The first part: I'm afraid of mud when it rains heavily, and I leave eggs and tofu to my son-in-law.

Original: None!

Wu Lian: I hurt my heel. I'm afraid to invade my body. An Qisheng has no medicine and no medicine.

This couplet is another version of the couplet. My homophonic businessman Zu Geng: Wang Shang's name; Ji Qinsheng: the name of Zheng Zhuanggong in the Spring and Autumn Period; Wuyi: General of Shu State in Three Kingdoms; Mei Yan: a character in the list of gods; An Qisheng: Han.

Part I: Wheat seeds are irrigated in heavy rain.

The sky is falling: Tian He will work on the arid plateau.

This couplet is homophonic Xia Dayu; Mozi philosopher in the Spring and Autumn Period (Mai and Homophony); Guan Zhong: a figure in the Spring and Autumn Period; Gaudi: Emperor Gaozu Liu Bang; Tian He, Master of Yi Studies in the Early Han Dynasty, Bigan, Minister of Shang and Zhou Dynasties.

The first part: Sinan women go to Tongren.

Bottom line: the chef will come.

This couplet was written by Wu Jinsan in Qing Dynasty. When friends go out here, it means that Sinan women go to Tongren, which is homophonic: thinking about men and women walking with people; Jin San pointed to the chef who served the food. It turned out that this chef was originally from Shangcai and later lived in Huili. He often goes back and forth between these two places. Homonym: the chef who serves stewed carp.

The first part: Modern scholars are short-sighted, and the imperial capital forbids trying Jinshi, but they wet their necks and wipe them with towels.

Original: None!

Part I: Looking for edible mussels by the water in Fo Yin.

Bottom line: Take it home from Dongpo River.

This couplet is a day when Dongpo takes his family out to play. He wrote this couplet when he met Fo Yin digging clams by the river. Homophonic: Fo Yin is looking for "delicious" food by the water. When Fo Yin heard this, Dongpo took his family with him. Homonym: Dongpo River brought' cangue'.

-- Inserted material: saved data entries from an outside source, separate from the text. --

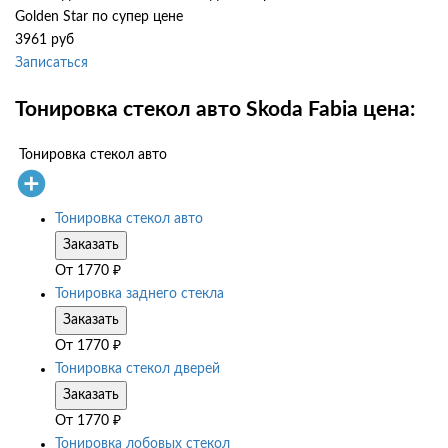
Golden Star по супер цене
3961 руб
Записаться
Тонировка стекол авто Skoda Fabia цена:
Тонировка стекол авто
Тонировка стекол авто
Заказать
От
1770
₽
Тонировка заднего стекла
Заказать
От
1770
₽
Тонировка стекол дверей
Заказать
От
1770
₽
Тонировка лобовых стекол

Part I: The Yangtze River crosses the Yangtze River.

Bottom line: Jiao Shan lives in Jiao Shan Cave.

This couplet was written by Yang Jisheng (Jiao Shan) in Ming Dynasty and Jiao Shan in Zhenjiang.

Part One: A Bai Lianhua in the sky, holding Buddha in the wind.

Bottom line: There are several chestnut trees in the gorge, and the moon is far from the ape.

The first part: Yulantang, Yulan Mao Lei is at the bar, trying to stop the rest.

Bottom line: the banquet is clear, the lotus fragrance attracts the light swallow, and the mood is clear.

Reading this couplet quickly and repeatedly becomes a mouthful. Yulantang: On the lakeside of Kunming in the Summer Palace, it is the bedroom of Emperor Guangxu. Qing Banquet Boat: Zhou Shi, located at the west foot of Wanshou Mountain in the Summer Palace, is a famous water building in the garden.